Heading away from the river, you only have to coast for five blocks or so before hitting one of the most popular Irish bars in the city, Finn McCool's. Known for its stellar St. Patrick's Day celebrations and the city's premier soccer club, this pub also houses Rum and the Lash, a kitchen installation created by Chef Michael Gulotta, the beloved local chef behind restaurants MoPho and Maypop. With what could only be described as creative bar food, their menu features dishes like their “Toas-Tites,” similar to meat pies, but filled with items like soft-ripened cheese with figs and bacon or cheddar and andouille with stout-braised onion. Nothing at Rum and the Lash will run over $12, making a dinner of pimento cheese dip and a “griddled” beef burger easily affordable.  

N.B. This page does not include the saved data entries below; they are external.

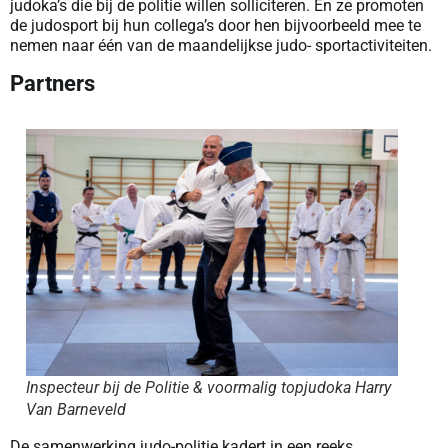
judoka’s die bij de politie willen solliciteren. En ze promoten
de judosport bij hun collega’s door hen bijvoorbeeld mee te
nemen naar één van de maandelijkse judo- sportactiviteiten.
Partners
Inspecteur bij de Politie & voormalig topjudoka Harry
Van Barneveld
De samenwerking judo-politie kadert in een reeks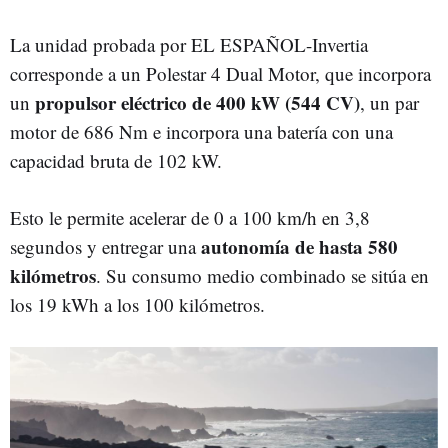
La unidad probada por EL ESPAÑOL-Invertia
corresponde a un Polestar 4 Dual Motor, que incorpora
propulsor eléctrico de 400 kW (544 CV)
un
, un par
motor de 686 Nm e incorpora una batería con una
capacidad bruta de 102 kW.
Esto le permite acelerar de 0 a 100 km/h en 3,8
autonomía de hasta 580
segundos y entregar una
kilómetros
. Su consumo medio combinado se sitúa en
los 19 kWh a los 100 kilómetros.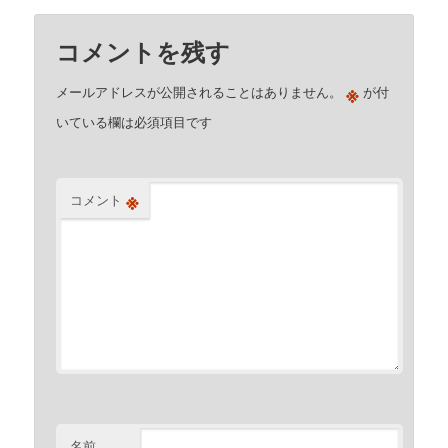
コメントを残す
※
メールアドレスが公開されることはありません。
が付
いている欄は必須項目です
※
コメント
名前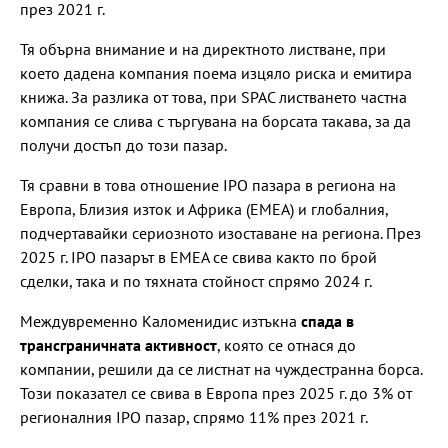
през 2021 г.
Тя обърна внимание и на директното листване, при
което дадена компания поема изцяло риска и емитира
книжа. За разлика от това, при SPAC листването частна
компания се слива с търгувана на борсата такава, за да
получи достъп до този пазар.
Тя сравни в това отношение IPO пазара в региона на
Европа, Близия изток и Африка (ЕМЕА) и глобалния,
подчертавайки сериозното изоставане на региона. През
2025 г. IPO пазарът в ЕМЕА се свива както по брой
сделки, така и по тяхната стойност спрямо 2024 г.
Междувременно Каломенидис изтъкна
спада в
трансграничната активност
, която се отнася до
компании, решили да се листнат на чуждестранна борса.
Този показател се свива в Европа през 2025 г. до 3% от
регионалния IPO пазар, спрямо 11% през 2021 г.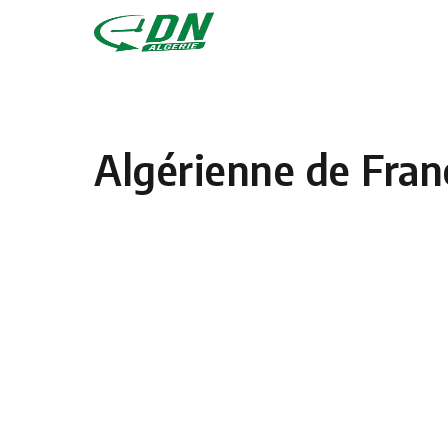
Skip to content
Algérienne de Fran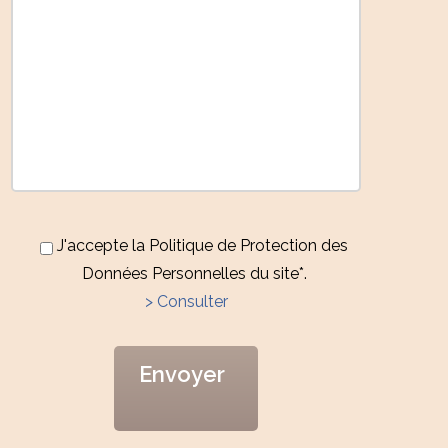
J'accepte la Politique de Protection des
Données Personnelles du site*.
> Consulter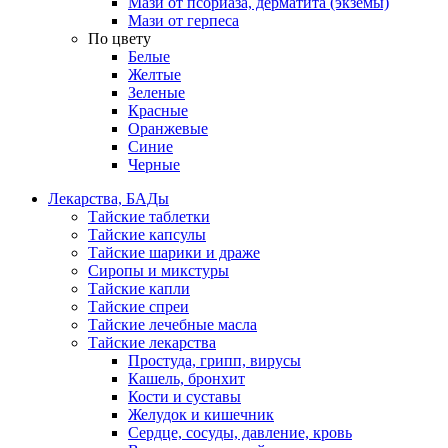
Мази от псориаза, дерматита (экземы)
Мази от герпеса
По цвету
Белые
Желтые
Зеленые
Красные
Оранжевые
Синие
Черные
Лекарства, БАДы
Тайские таблетки
Тайские капсулы
Тайские шарики и драже
Сиропы и микстуры
Тайские капли
Тайские спреи
Тайские лечебные масла
Тайские лекарства
Простуда, грипп, вирусы
Кашель, бронхит
Кости и суставы
Желудок и кишечник
Сердце, сосуды, давление, кровь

Amble two blocks up Banks Street, and you'll hit one of the city's oldest Mediterranean restaurants, Mona's Cafe. Open for over a quarter of a century in Mid-City, Mona's also has two other locations, one on Magazine Street Uptown and one on Frenchmen in the Marigny. All three locations offer similar menus, featuring Lebanese cuisine, and both the Mid-City and Frenchmen locales have “international markets,” where one can find everything from baklava and Turkish delight to Middle Eastern teas and spices. Mona's is known for its more-than-fair prices, so hungry patrons could easily stop in for some baba ganuj and a falafel sandwich and still have ample money left over for a Turkish coffee or their signature Lebanese iced tea with rose water and pine nuts.

$20 and Under: Banks Street Bites

On the other side of S. Carrollton Avenue, Banks Street offers a cluster of spots near the corner of S. Alexander Street. If you're seeking breakfast (or brunch), there are two places to choose from. First, there's Biscuits & Buns on Banks, a single shotgun house-turned-restaurant run by husband and wife team Yvonne Collazo and Gary Stall. Guests are welcomed in through the kitchen and seated in the brightly painted and decorated dining room in the back, where they can sip their coffee and enjoy the artwork of Skip NOLA while waiting for their meals to arrive. Feast on dishes like chicken and waffles, fried andouille sausage hash cakes with Creole cheese sauce (pictured above), or a plate of their mini-biscuits with gravy for dipping. Though the menu changes seasonally, there's nothing priced over $12.50, which leaves plenty of room for an extra side of bacon and lots of coffee. 

$20 and Under: Banks Street Bites

The other breakfast option on Banks Street is the feel-good, hippie-esque joint dubbed Wakin' Bakin'. This tiny restaurant has lots of outdoor seating and is open daily from 7 a.m. to 2 p.m., offering dine-in, take-out, and delivery to folks in the Mid-City area. Like Biscuits & Buns, Wakin' Bakin's menu changes up with the seasons, but there are some delicious constants on the menu you won't want to miss. Jump on the Gravy Train with two biscuits and eggs smothered in a white sausage gravy or stick a fork into their “pancrepes” and pork—three delicately thin pancakes served with two eggs and bacon, sausage, or ham (pictured above). Almost everything on the menu will cost you less than a ten-spot, leaving a lot of money for scrumptious sides and several icy cups of CoolBrew coffee. 

Next door to Wakin' Bakin' and across the street from one of the city's best live music venues, the Banks Street Bar, is Mid City Pizza. Located in a gorgeous, relatively new red building adorned with colorful, cartoon-like murals, Mid City Pizza is a simple pizzeria with only one thing on its mind: pizza! Though they do offer a couple of salads and sandwiches, the main attractions at Mid City Pizza are the pies. For $17, you can order an 18-inch T-Bird Special with pepperoni, Italian sausage, herb-roasted chicken, asparagus, and roasted red pepper. It's more than enough for lunch with lots left over for another meal or two.